The people’s sacrifices to God manifested their gratitude for his care and their desire for his forgiveness. The sacrifice was usually an animal. A notable exception is the sacrifice of bread and wine offered by Melchizedek in thanksgiving to God for granting Abraham victory over his enemies (see Gn 14:18–20). The church recognizes Melchizedek’s sacrifice as a foreshadowing of the Eucharist.

The primary event in the Old Testament that foreshadows the Eucharist is the Passover, which contains a covenant, a sacrifice and a meal (see especially Ex 12). God delivers the Israelites from the Egyptians, and to mark this event the Israelites are to sacrifice an unblemished lamb, spread the blood over the door and eat the lamb with unleavened bread, which without yeast can be cooked quickly. The angel of the Lord would pass over the homes of the Israelites, saving them from death and allowing them to flee. They are to commemorate this event forever.

As the Israelites leave Egypt, they journey in the presence of God, who continues to care for them. God opens the Red Sea so the Israelites can escape the pursuing Egyptians. He feeds them in the desert with manna, bread from heaven. Through Moses’ intercession, the people enter a covenant with God, agreeing to obey his commandments and offering a sacrifice. Moses sprinkles the blood of the sacrifice on the people, marking their assent.

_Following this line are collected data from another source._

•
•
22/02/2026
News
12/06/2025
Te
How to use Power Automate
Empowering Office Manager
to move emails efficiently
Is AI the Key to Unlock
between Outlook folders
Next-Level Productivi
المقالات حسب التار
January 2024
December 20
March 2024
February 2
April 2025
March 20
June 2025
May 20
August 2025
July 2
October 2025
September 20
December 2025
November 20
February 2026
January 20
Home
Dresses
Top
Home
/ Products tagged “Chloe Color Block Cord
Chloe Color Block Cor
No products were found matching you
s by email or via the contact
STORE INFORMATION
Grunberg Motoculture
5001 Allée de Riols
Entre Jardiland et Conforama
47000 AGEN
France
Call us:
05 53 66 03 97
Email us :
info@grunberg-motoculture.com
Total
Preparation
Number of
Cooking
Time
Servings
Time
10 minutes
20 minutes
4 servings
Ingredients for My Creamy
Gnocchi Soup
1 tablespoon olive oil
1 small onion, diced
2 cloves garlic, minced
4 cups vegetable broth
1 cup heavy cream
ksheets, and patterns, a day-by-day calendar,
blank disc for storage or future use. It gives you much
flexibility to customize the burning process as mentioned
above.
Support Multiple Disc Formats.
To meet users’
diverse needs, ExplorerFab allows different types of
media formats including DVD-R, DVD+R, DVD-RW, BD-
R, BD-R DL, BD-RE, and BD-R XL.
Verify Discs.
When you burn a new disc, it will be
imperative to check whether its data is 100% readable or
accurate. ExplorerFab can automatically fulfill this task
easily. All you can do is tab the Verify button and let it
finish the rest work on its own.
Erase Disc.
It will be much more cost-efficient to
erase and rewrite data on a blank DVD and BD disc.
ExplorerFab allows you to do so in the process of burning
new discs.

The Jewish people down to the present time have celebrated the Passover meal. By partaking of the sacrificial lamb, unleavened bread and wine, they believe that God’s saving deeds are made present in their lives. Passover reminds them that they must live by the word of God, who has remained faithful to his promises.

The Eucharist shares many of the aspects of a Passover meal. Jesus, in fact, instituted the Eucharist during a Passover meal that he celebrated with his apostles on the night before he died (see Lk 22:7–20; Mt 26:17–29; Mk 14:12–25). Even before this meal, Jesus had already referred to himself as “the bread of life” (Jn 6:35), surpassing the manna God gave to the Israelites. During the meal Jesus says that the bread that is broken is his body and the wine that is poured out is his blood. He offers himself as the lamb of sacrifice and establishes a new covenant.

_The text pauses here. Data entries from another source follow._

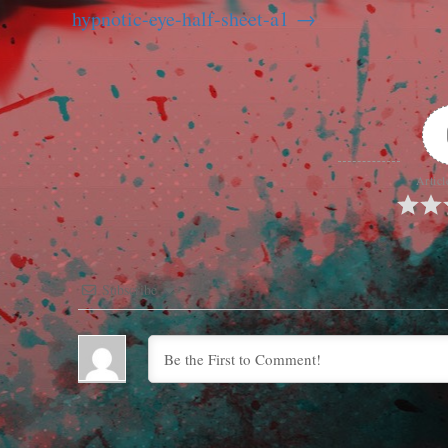
hypnotic-eye-half-sheet-a1
Articl
Subscribe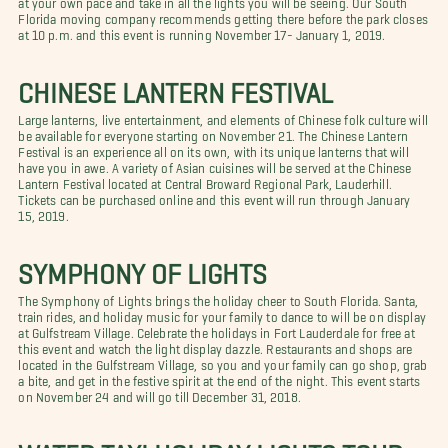
Florida moving company recommends getting there before the park closes
at 10 p.m. and this event is running November 17- January 1, 2019.
CHINESE LANTERN FESTIVAL
Large lanterns, live entertainment, and elements of Chinese folk culture will
be available for everyone starting on November 21. The Chinese Lantern
Festival is an experience all on its own, with its unique lanterns that will
have you in awe. A variety of Asian cuisines will be served at the Chinese
Lantern Festival located at Central Broward Regional Park, Lauderhill.
Tickets can be purchased online and this event will run through January
15, 2019.
SYMPHONY OF LIGHTS
The Symphony of Lights brings the holiday cheer to South Florida. Santa,
train rides, and holiday music for your family to dance to will be on display
at Gulfstream Village. Celebrate the holidays in Fort Lauderdale for free at
this event and watch the light display dazzle. Restaurants and shops are
located in the Gulfstream Village, so you and your family can go shop, grab
a bite, and get in the festive spirit at the end of the night. This event starts
on November 24 and will go till December 31, 2018.
WATER TAXI HOLIDAY LIGHTS TOUR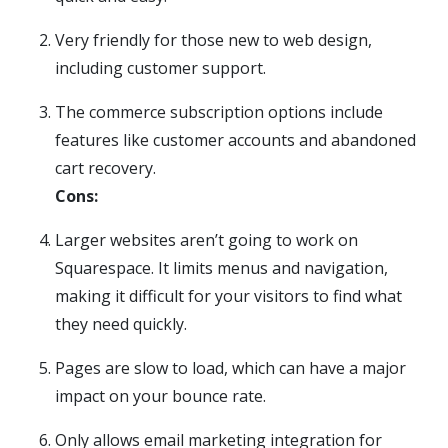
Very friendly for those new to web design,
including customer support.
The commerce subscription options include
features like customer accounts and abandoned
cart recovery.
Cons:
Larger websites aren’t going to work on
Squarespace. It limits menus and navigation,
making it difficult for your visitors to find what
they need quickly.
Pages are slow to load, which can have a major
impact on your bounce rate.
Only allows email marketing integration for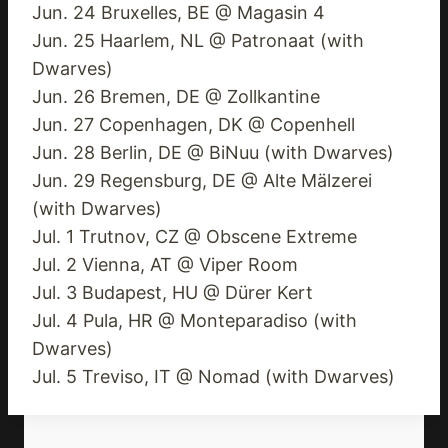
Jun. 24 Bruxelles, BE @ Magasin 4
Jun. 25 Haarlem, NL @ Patronaat (with
Dwarves)
Jun. 26 Bremen, DE @ Zollkantine
Jun. 27 Copenhagen, DK @ Copenhell
Jun. 28 Berlin, DE @ BiNuu (with Dwarves)
Jun. 29 Regensburg, DE @ Alte Mälzerei
(with Dwarves)
Jul. 1 Trutnov, CZ @ Obscene Extreme
Jul. 2 Vienna, AT @ Viper Room
Jul. 3 Budapest, HU @ Dürer Kert
Jul. 4 Pula, HR @ Monteparadiso (with
Dwarves)
Jul. 5 Treviso, IT @ Nomad (with Dwarves)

“By celebrating the Last Supper with his apostles in the course of the Passover meal, Jesus gave the Jewish Passover its definitive meaning. Jesus’ passing over to his father by his death and Resurrection, the new Passover, is anticipated in the Supper and celebrated in the Eucharist, which fulfills the Jewish Passover and anticipates the final Passover of the Church in the glory of the kingdom” (CCC 1340).

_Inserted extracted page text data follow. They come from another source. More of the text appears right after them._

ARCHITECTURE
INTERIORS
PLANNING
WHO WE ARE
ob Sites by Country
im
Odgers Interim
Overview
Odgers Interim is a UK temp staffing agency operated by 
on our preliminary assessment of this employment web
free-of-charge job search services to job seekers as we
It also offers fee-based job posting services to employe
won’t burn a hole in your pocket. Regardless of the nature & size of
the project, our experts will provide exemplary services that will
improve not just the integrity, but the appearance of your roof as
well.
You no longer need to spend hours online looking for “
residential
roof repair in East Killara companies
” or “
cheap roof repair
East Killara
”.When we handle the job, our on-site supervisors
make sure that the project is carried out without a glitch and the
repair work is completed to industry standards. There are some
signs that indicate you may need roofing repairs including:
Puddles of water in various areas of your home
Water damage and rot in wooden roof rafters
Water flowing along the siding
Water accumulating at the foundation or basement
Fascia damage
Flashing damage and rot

The Resurrection demonstrates the faithfulness of God to his word: Through Jesus, by the power of the Holy Spirit, death has been defeated and eternal life won. After his resurrection, Jesus shares a meal with his disciples, reinforcing the enduring character of his sacrifice. Whenever the church gathers together at the Eucharist, Jesus and his gifts of salvation are made present.

When reflecting on the Eucharist in the context of salvation history and in light of the biblical text, we can see how God prepared the world to receive Jesus as the one, true sacrifice and mediator of the divine covenant. Since Jesus is God, he “brings to perfection all human attempts to offer sacrifices” (CCC 1350). Jesus keeps his word to the Father and to us.

The Eucharist is not only the source and summit of the Christian life; it is the new and everlasting covenant that reconciles perfectly God and humanity. When we come before God now, we do not have to offer a scapegoat. United to Jesus in the Eucharist, we offer to the Father his one and only Son, the perfect lamb of sacrifice.

The church has never ceased to celebrate the Eucharist, handing on what it received from the Lord: “(Every day) they devoted themselves to the teaching of the apostles and to the communal life, to the breaking of bread and to the prayers” (Acts 2:42).